ディーノさんの頬にキスをしたことをツナがリボーンに話したらしくめずらしく彼が私の部屋に訪れた。人に相談するまえに私に直接聞きにくればいいのにほんと男ってわかんないね。リボーンの表情はなんとも楽しそうだった。書類整理中だった私は一端手を休めてリボーンの話を聞く。言っとくけど昼ドラみたいなリボーンが期待してることはまったくないからね。エロい部分もないから夜ドラでもないから。
「名前がこっちでの挨拶するなんてめずらしいな」
「なんとなくやってみただけよ」
「お前はなんとなくでツナを怒らせるようなことしないだろ?」
このヒットマンはなんて鋭いんだ。たぶんこの人はツナが浮気しているのを気づいている。教え子の異変に直ぐ気づくいい家庭教師だこと。私がツナの見送りや出迎えを始めたときも「昔みたいだな」って言ってたしね。それは中学の時のツナの恋を応援する私みたいだって意味だろう。あれだって別にそのまま京子ちゃんと結ばれれば結ばれたでそれでよかったんだ。ツナがそれで嬉しいなら幼馴染みとしても嬉しいし。
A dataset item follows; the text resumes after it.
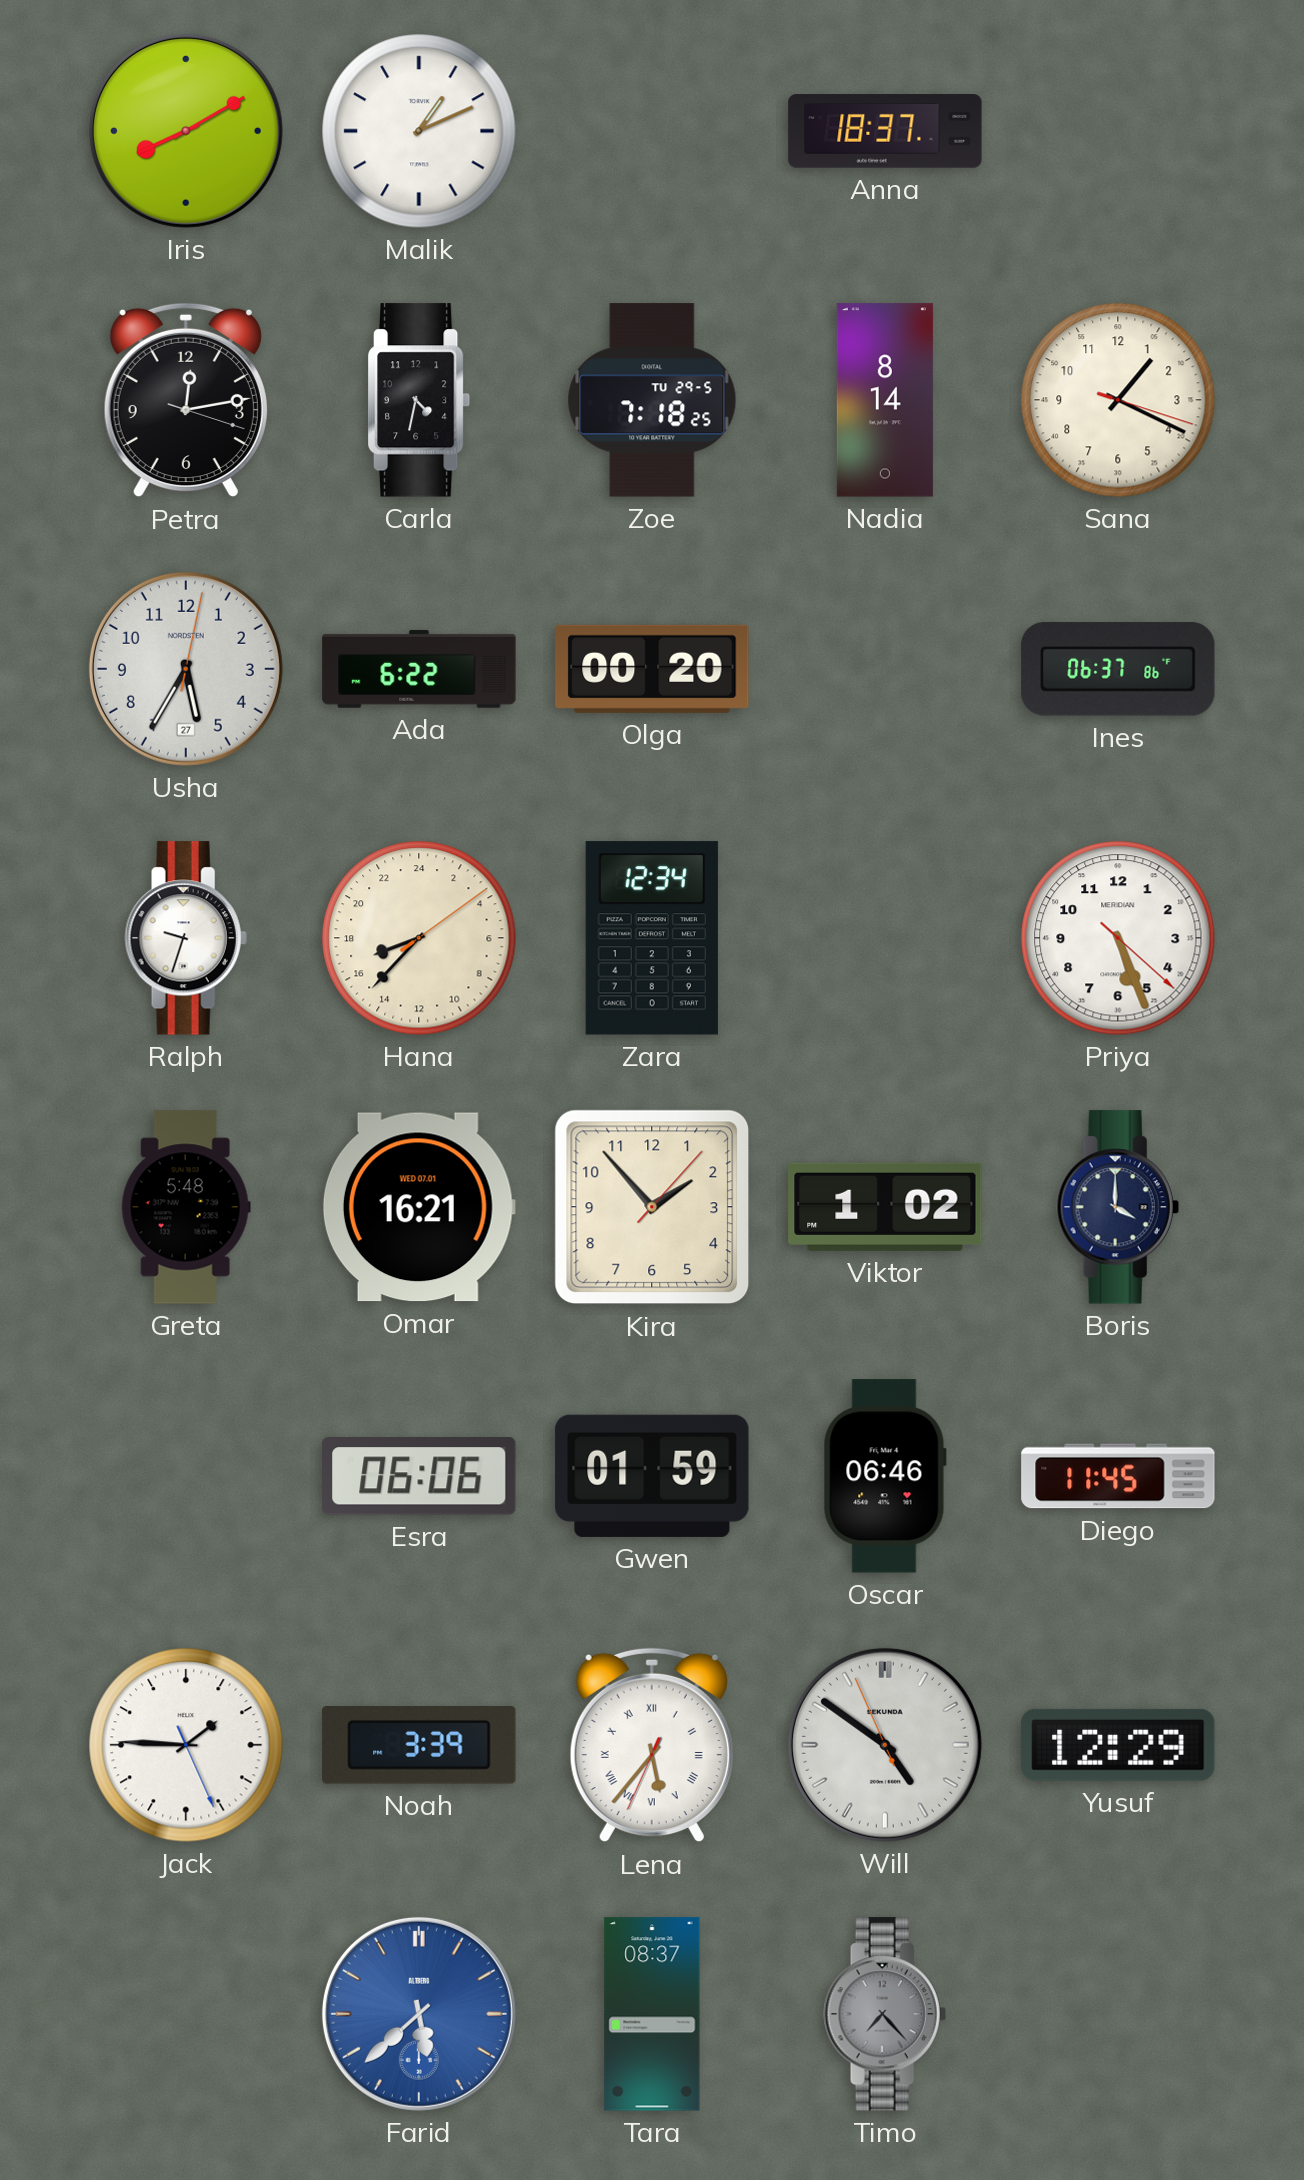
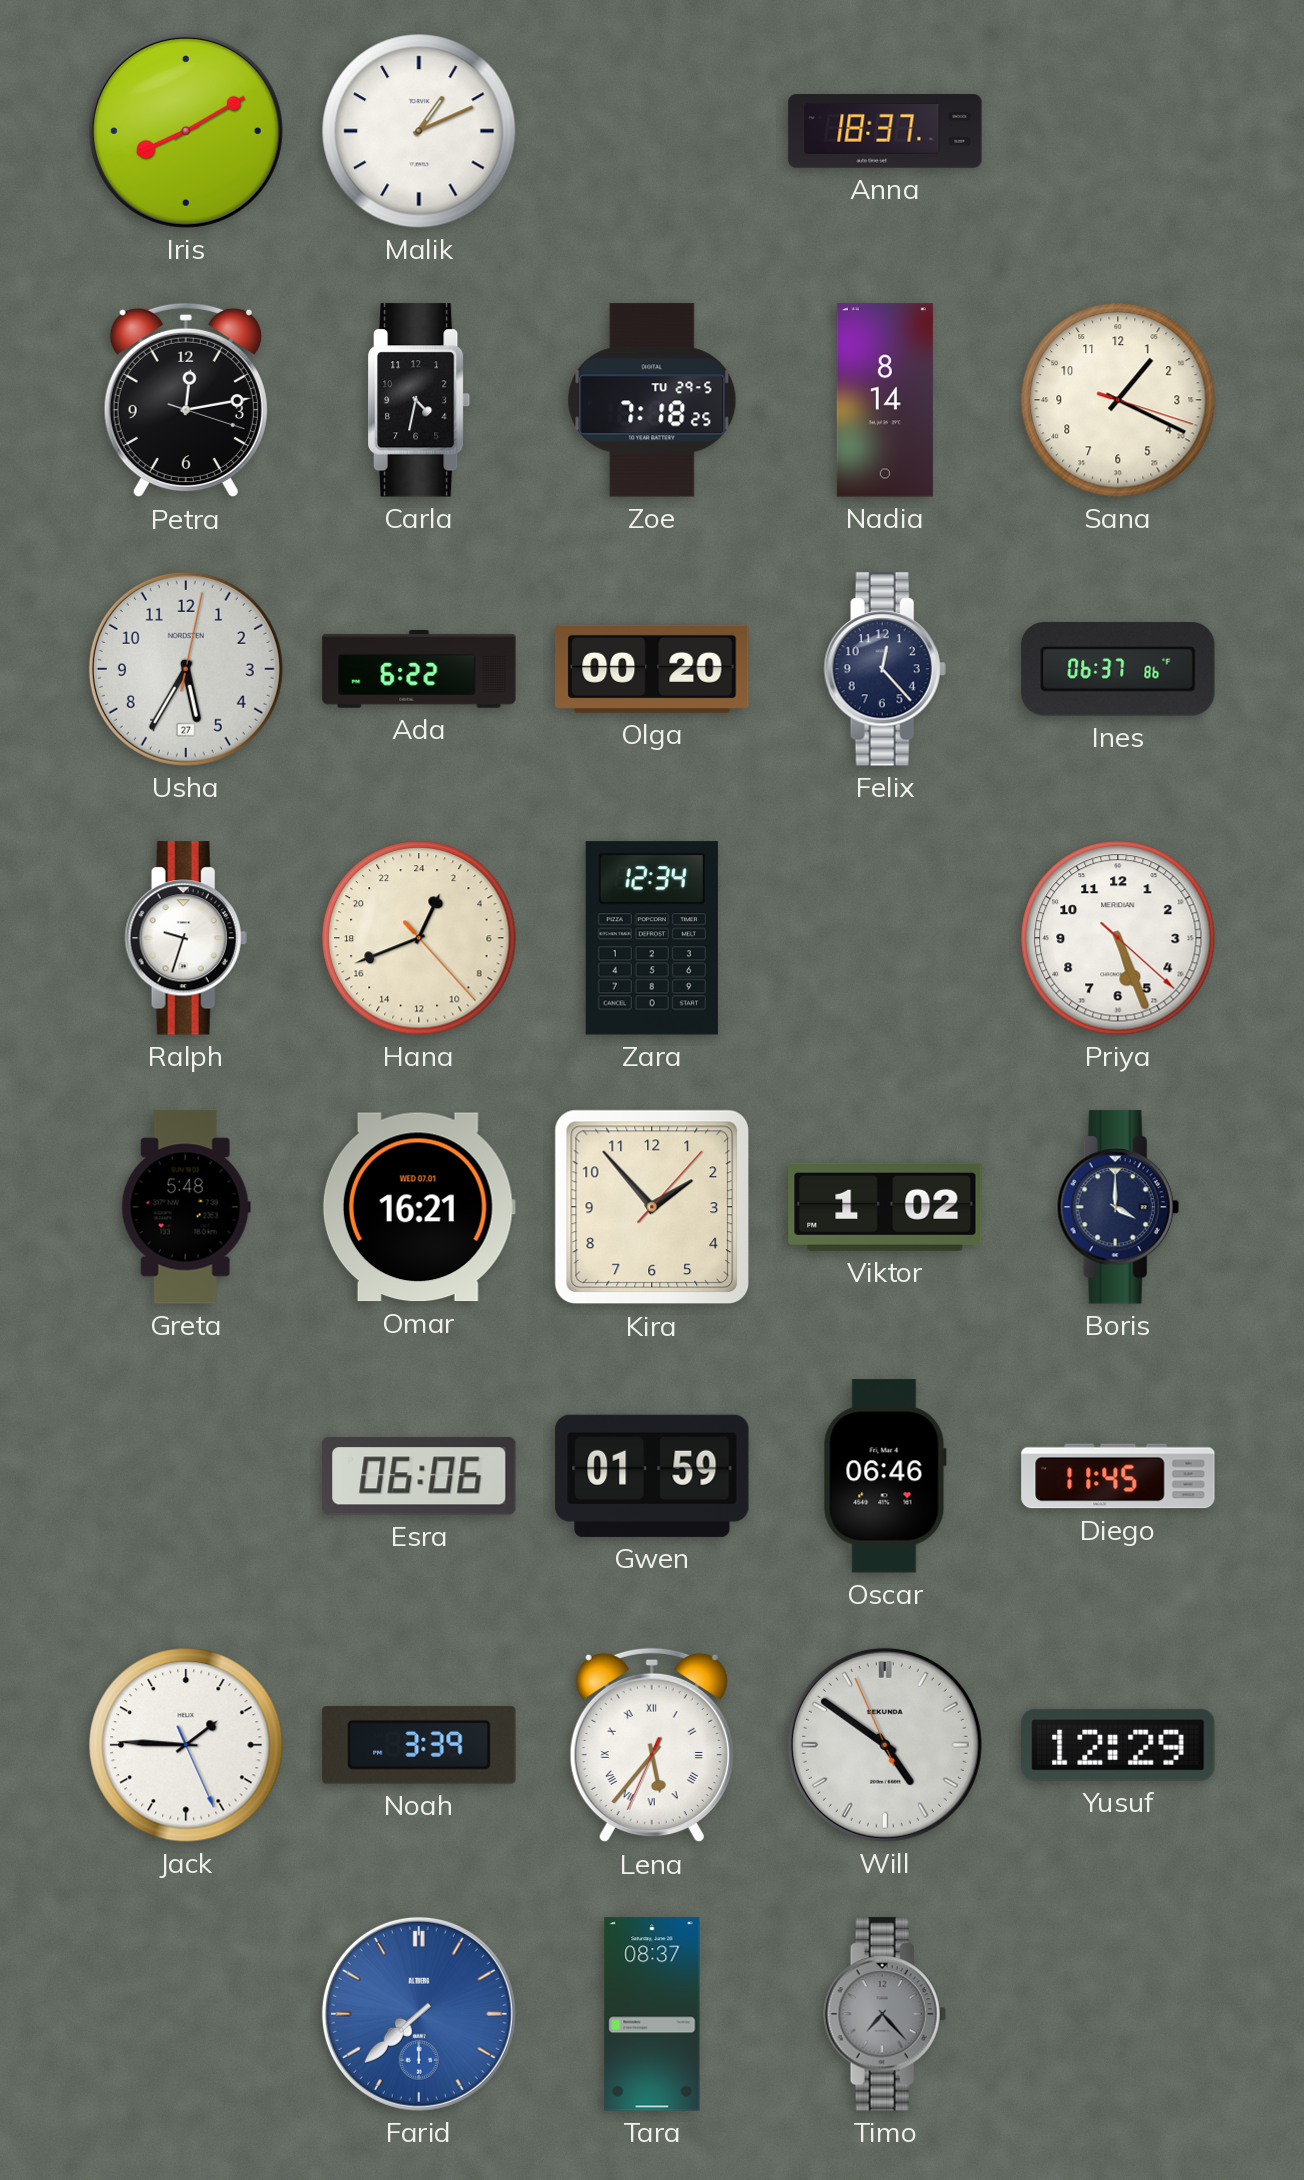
Felix: none -> 12:23
Hana: 16:37 -> 1:41
Farid: 5:38 -> 7:38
私の頭をくしゃくしゃと優しく撫でたリボーンは言葉の詰まっていた私に「吐き出さなきゃ潰れるぞ」と言葉は酷かったが言い方は優しかった。
「ディーノもなんかあったんじゃねぇかって心配してたから礼でも言っとけ」
「あ、ディーノさん気にしてたんだ」
「あたりめぇだろ」
やっぱり今までイタリア流の挨拶を自分からしたことはなかったからな。ディーノさんもそれに気づいてたとは…悪いことしちゃったな。心配させるつもりはなかったのに。今度、手料理を振る舞ってあげよう。勿論、ツナも入れて後はリボーンにも。そうそう屋敷から出してくれるようにリボーンがツナに掛け合ってくれるって!流石、女性に優しい伊達男だ。